For many homeowners, “home maintenance” conjures up images of spring-cleaning and summer work in the yard. But you should also be setting aside time during winter to do very specific home maintenance tasks that will keep your property safe and sound. These don’t have to be major fixes, but if done properly they can end up saving you money in the long run by helping with energy bills and repairs.
Here are the top winter maintenance tips for homeowners:
One of the chief problems homeowners have each year comes in the form of heating costs. A relatively easy fix is to improve the insulation in your home. If you can keep the cold air out and the hot air in, you will not have to run your heating unit as much, which means reduced heating costs.
First, make sure that all your doors and windows are properly insulated and will keep out cold air. Use caulk and weather stripping to make sure they are sealed as tightly as possible.
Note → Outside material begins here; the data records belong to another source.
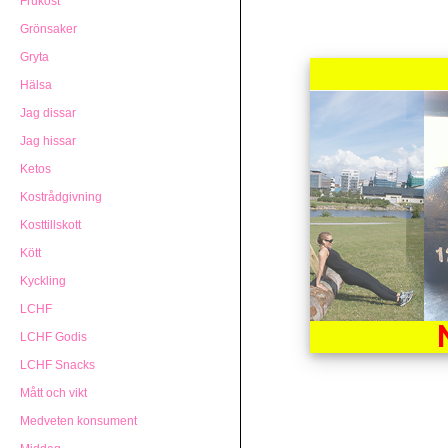
Frukost
Grönsaker
Gryta
Hälsa
Jag dissar
Jag hissar
Ketos
Kostrådgivning
Kosttillskott
Kött
Kyckling
LCHF
LCHF Godis
LCHF Snacks
Mått och vikt
Medveten konsument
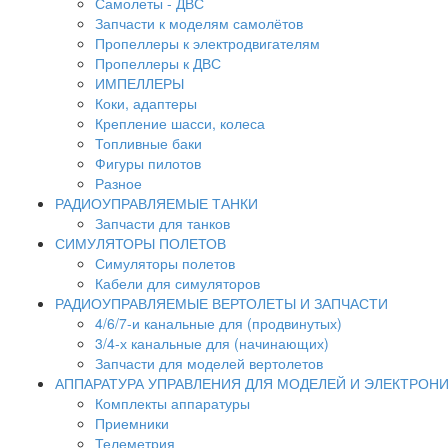
Самолеты - ДВС
Запчасти к моделям самолётов
Пропеллеры к электродвигателям
Пропеллеры к ДВС
ИМПЕЛЛЕРЫ
Коки, адаптеры
Крепление шасси, колеса
Топливные баки
Фигуры пилотов
Разное
РАДИОУПРАВЛЯЕМЫЕ ТАНКИ
Запчасти для танков
СИМУЛЯТОРЫ ПОЛЕТОВ
Симуляторы полетов
Кабели для симуляторов
РАДИОУПРАВЛЯЕМЫЕ ВЕРТОЛЕТЫ И ЗАПЧАСТИ
4/6/7-и канальные для (продвинутых)
3/4-х канальные для (начинающих)
Запчасти для моделей вертолетов
АППАРАТУРА УПРАВЛЕНИЯ ДЛЯ МОДЕЛЕЙ И ЭЛЕКТРОН
Комплекты аппаратуры
Приемники
Телеметрия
Don’t forget to venture up into the attic and add extra insulation, particularly along the roofline and any exposed pipes.
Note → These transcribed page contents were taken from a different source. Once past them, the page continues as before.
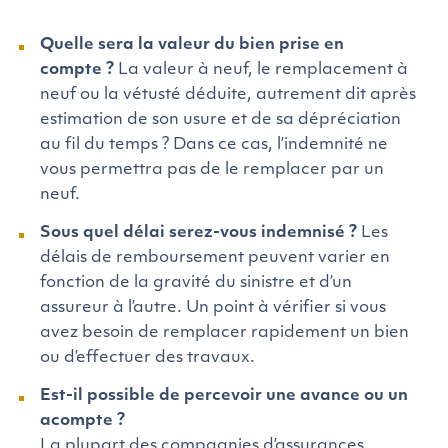
Quelle sera la valeur du bien prise en
compte ?
La valeur à neuf, le remplacement à
neuf ou la vétusté déduite, autrement dit après
estimation de son usure et de sa dépréciation
au fil du temps ? Dans ce cas, l’indemnité ne
vous permettra pas de le remplacer par un
neuf.
Sous quel délai serez-vous indemnisé ?
Les
délais de remboursement peuvent varier en
fonction de la gravité du sinistre et d’un
assureur à l’autre. Un point à vérifier si vous
avez besoin de remplacer rapidement un bien
ou d’effectuer des travaux.
Est-il possible de percevoir une avance ou un
acompte ?
La plupart des compagnies d’assurances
Speaking of your pipes, a huge emergency expense that many homeowners face in the cold weather months is their pipes bursting. To avoid this, be sure to not only add extra insulation, but you can also let both hot and cold water drip from your faucets at night when the temperature is expected to dip below freezing.
If your pipes do end up freezing, you may be able to fix them yourself if they’re located under your cabinets. Open up the cabinets and let the warm air from your house heater circulate through the space. If you live in an area where you may have to do this regularly, it’s a good idea to relocate your dangerous cleaning supplies from under the kitchen cabinet so you can keep them out of the reach of children and pets. You don’t want to have to move these items every time the weather gets cold.
The lifeline of your house during the winter will be your heater. Before the temperatures start to drop, have your heater and chimney/fireplace properly inspected and serviced to ensure they are safe and running efficiently. If you have a wood-burning fireplace or stove, begin stockpiling wood for the winter. Also, space heaters can be a great addition for warmth, but they come with serious dangers, particularly with fires. Make sure you have the latest models with safety features, that you use these sparingly and only under proper supervision.
During severe winter weather, you never know when you may be stuck at home for an extended time with no power. Create a winter-weather kit that includes bottled water (both for drinking and cooking), canned food, flashlights, blankets, a first-aid kit, battery back-up for your cell phone (for emergencies) and, if you have a portable generator, extra fuel to run it.
Winter can be a beautiful time of the year, but it can also take its toll on your home and your wallet. By taking the time to do basic maintenance, you can ensure that your home and your family will be ready for the winter months.